Stored data:
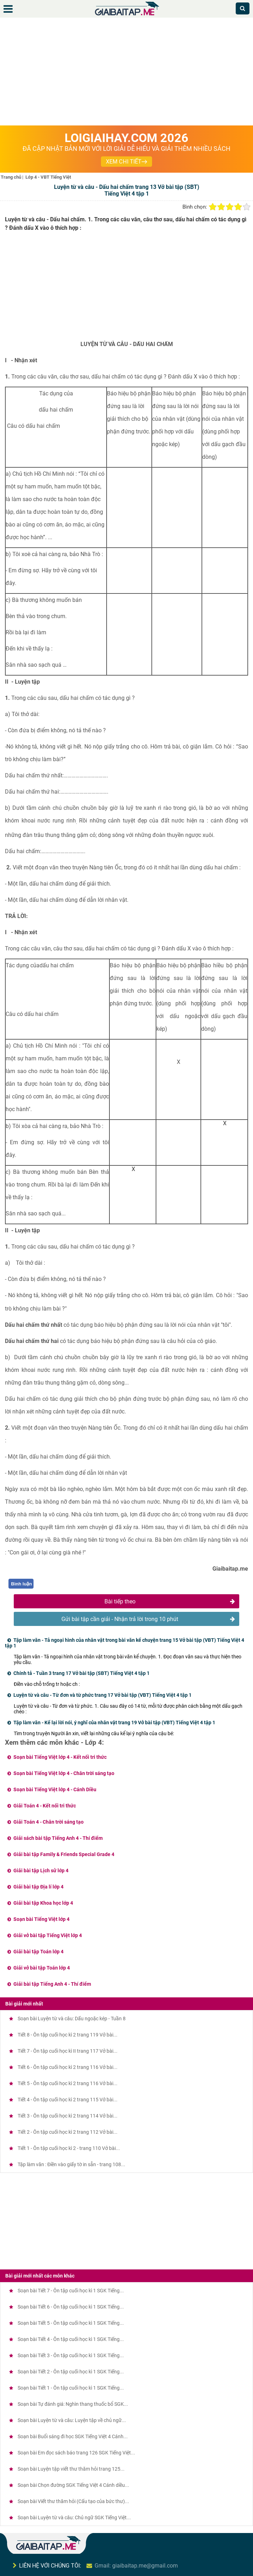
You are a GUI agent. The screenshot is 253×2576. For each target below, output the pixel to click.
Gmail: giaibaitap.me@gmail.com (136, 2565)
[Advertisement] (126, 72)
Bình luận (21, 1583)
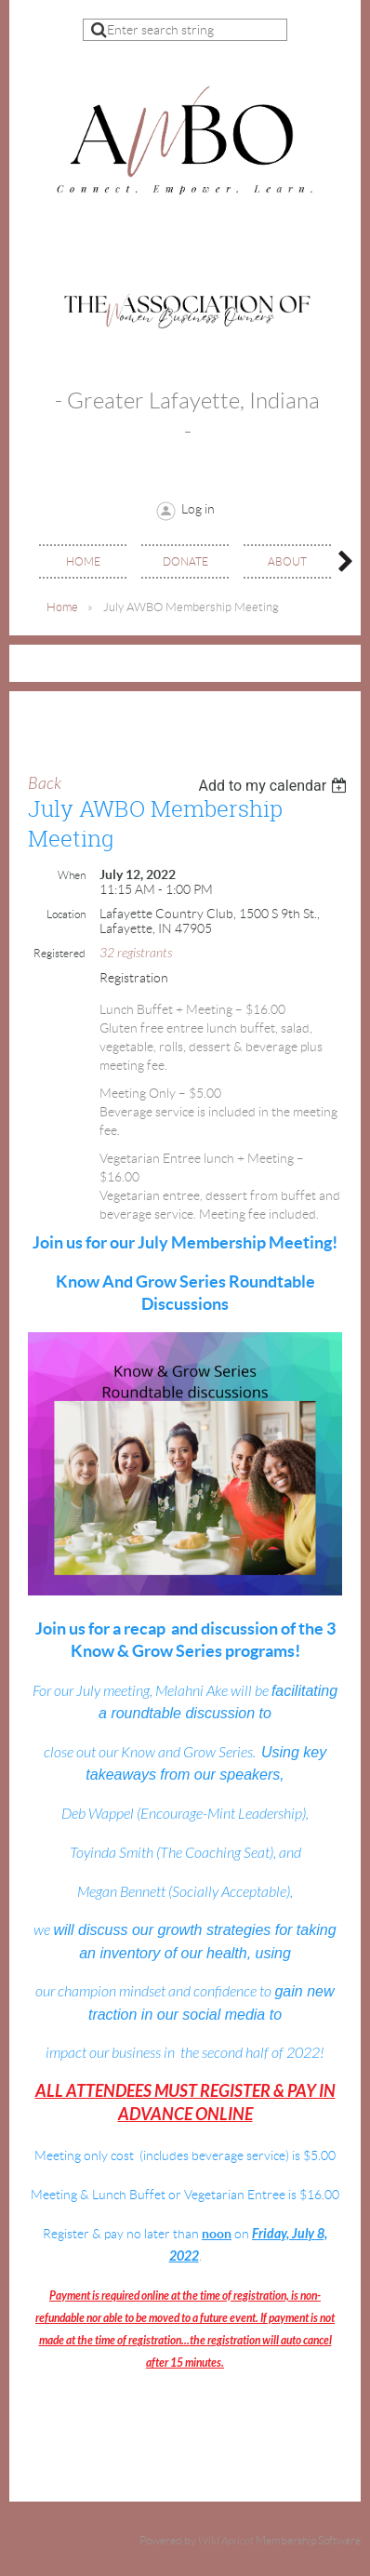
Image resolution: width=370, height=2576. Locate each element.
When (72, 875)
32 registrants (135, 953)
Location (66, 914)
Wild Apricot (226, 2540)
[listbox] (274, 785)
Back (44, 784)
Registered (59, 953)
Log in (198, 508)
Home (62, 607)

◆ ABOUT THIS TASK ◆
Set down every record once more, word for word, without pictures.

◆ EXERCISE ANSWER ◆
You are a GUI agent. The screenshot is 253×2576. For each target below, output the pixel to click.
Gmail: giaibaitap.me@gmail.com (136, 2565)
[Advertisement] (126, 72)
Bình luận (21, 1583)
Image resolution: width=370, height=2576. Locate each element.
When (72, 875)
32 registrants (135, 953)
Location (66, 914)
Wild Apricot (226, 2540)
[listbox] (274, 785)
Back (44, 784)
Registered (59, 953)
Log in (198, 508)
Home (62, 607)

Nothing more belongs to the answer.